The listing below contains a span that opens with the line containing "tiếng/ngày nên dân văn phòng" and closes with the line containing "gây đau nhức, khó". Return that span exactly.

═══ Task data ═══

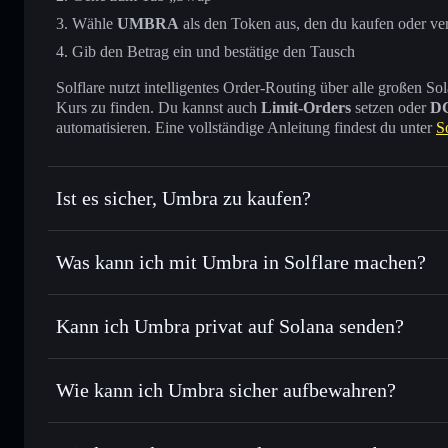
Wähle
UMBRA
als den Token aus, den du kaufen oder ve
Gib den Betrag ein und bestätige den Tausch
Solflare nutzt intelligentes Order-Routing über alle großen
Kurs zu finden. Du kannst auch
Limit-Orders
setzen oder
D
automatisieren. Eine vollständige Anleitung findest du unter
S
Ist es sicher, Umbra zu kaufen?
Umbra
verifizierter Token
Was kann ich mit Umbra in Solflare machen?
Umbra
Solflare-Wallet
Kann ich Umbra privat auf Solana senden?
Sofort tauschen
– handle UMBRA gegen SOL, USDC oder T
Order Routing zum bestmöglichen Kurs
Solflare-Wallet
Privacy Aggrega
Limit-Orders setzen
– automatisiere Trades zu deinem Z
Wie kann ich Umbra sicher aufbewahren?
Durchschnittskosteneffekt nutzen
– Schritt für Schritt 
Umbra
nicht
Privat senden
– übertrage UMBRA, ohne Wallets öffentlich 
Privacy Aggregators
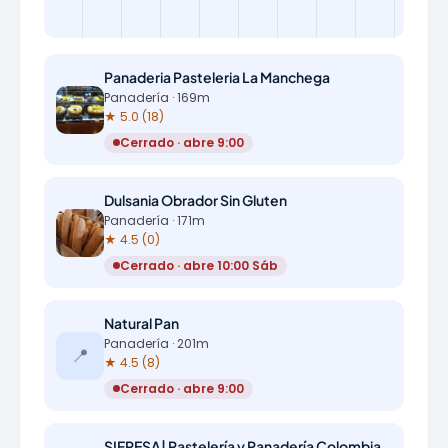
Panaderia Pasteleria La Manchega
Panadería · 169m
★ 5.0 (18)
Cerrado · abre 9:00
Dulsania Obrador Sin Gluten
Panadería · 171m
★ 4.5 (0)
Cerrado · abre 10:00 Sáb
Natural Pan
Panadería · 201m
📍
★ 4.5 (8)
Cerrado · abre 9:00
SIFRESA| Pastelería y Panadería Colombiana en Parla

═══
═══ Task data ═══

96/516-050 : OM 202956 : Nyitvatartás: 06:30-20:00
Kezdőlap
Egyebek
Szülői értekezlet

═══
═══ Task data ═══

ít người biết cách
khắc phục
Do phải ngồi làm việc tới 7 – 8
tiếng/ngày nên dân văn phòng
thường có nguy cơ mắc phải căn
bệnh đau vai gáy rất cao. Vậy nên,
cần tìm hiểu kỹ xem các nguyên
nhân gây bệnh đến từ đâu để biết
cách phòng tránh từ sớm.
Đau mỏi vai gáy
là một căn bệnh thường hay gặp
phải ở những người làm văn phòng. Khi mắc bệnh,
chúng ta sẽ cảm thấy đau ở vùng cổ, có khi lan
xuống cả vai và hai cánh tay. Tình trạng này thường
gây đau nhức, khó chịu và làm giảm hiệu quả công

═══

_Answer for this exercise_
tiếng/ngày nên dân văn phòng
thường có nguy cơ mắc phải căn
bệnh đau vai gáy rất cao. Vậy nên,
cần tìm hiểu kỹ xem các nguyên
nhân gây bệnh đến từ đâu để biết
cách phòng tránh từ sớm.
Đau mỏi vai gáy
là một căn bệnh thường hay gặp
phải ở những người làm văn phòng. Khi mắc bệnh,
chúng ta sẽ cảm thấy đau ở vùng cổ, có khi lan
xuống cả vai và hai cánh tay. Tình trạng này thường
gây đau nhức, khó chịu và làm giảm hiệu quả công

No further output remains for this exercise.